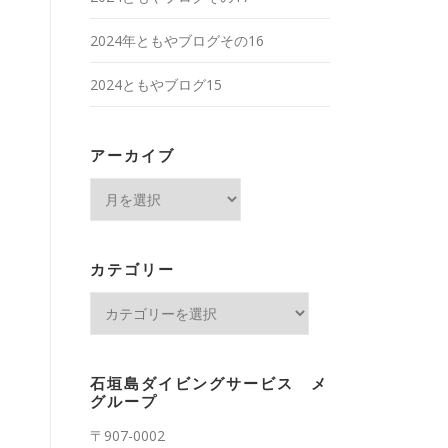
2024年ともやブログその16
2024ともやブログ15
アーカイブ
ア
ー
カ
イ
カテゴリー
ブ
カ
テ
ゴ
リ
石垣島ダイビングサービス メ
ー
グループ
〒907-0002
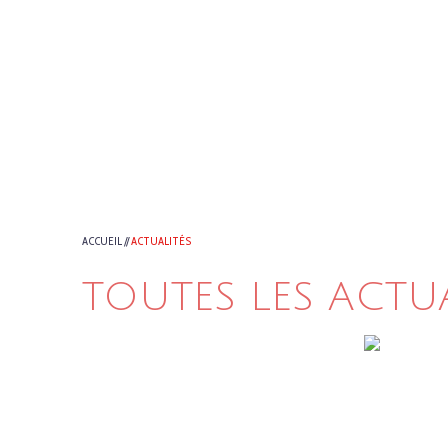
ACCUEIL
//
ACTUALITÉS
TOUTES LES ACTU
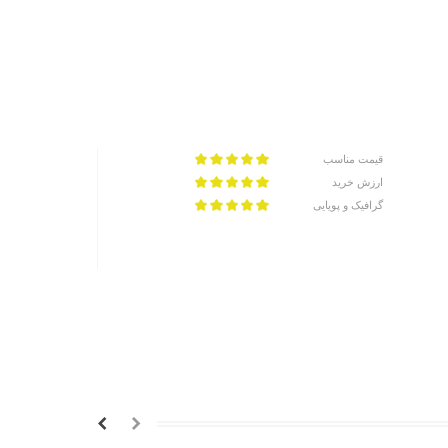
قیمت مناسب
ارزش خرید
گرافیک و پویایی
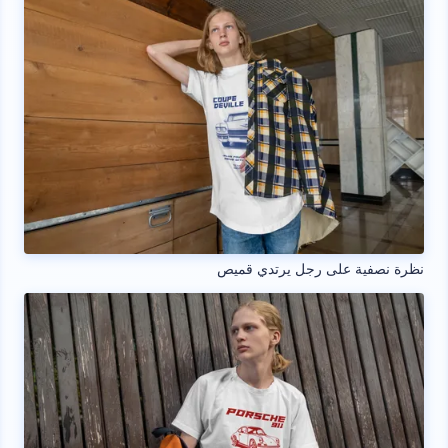
نظرة نصفية على رجل يرتدي قميص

= = = =

_TASK ITEM:_
Would you repeat each line of the listing exactly, skipping any picture?

_SOLUTION TO THE PROBLEM:_
2024年ともやブログその16
2024ともやブログ15
アーカイブ
ア
ー
カ
イ
カテゴリー
ブ
カ
テ
ゴ
リ
石垣島ダイビングサービス メ
ー
グループ
〒907-0002
ACCUEIL
//
ACTUALITÉS
TOUTES LES ACTU
قیمت مناسب
ارزش خرید
گرافیک و پویایی
نظرة نصفية على رجل يرتدي قميص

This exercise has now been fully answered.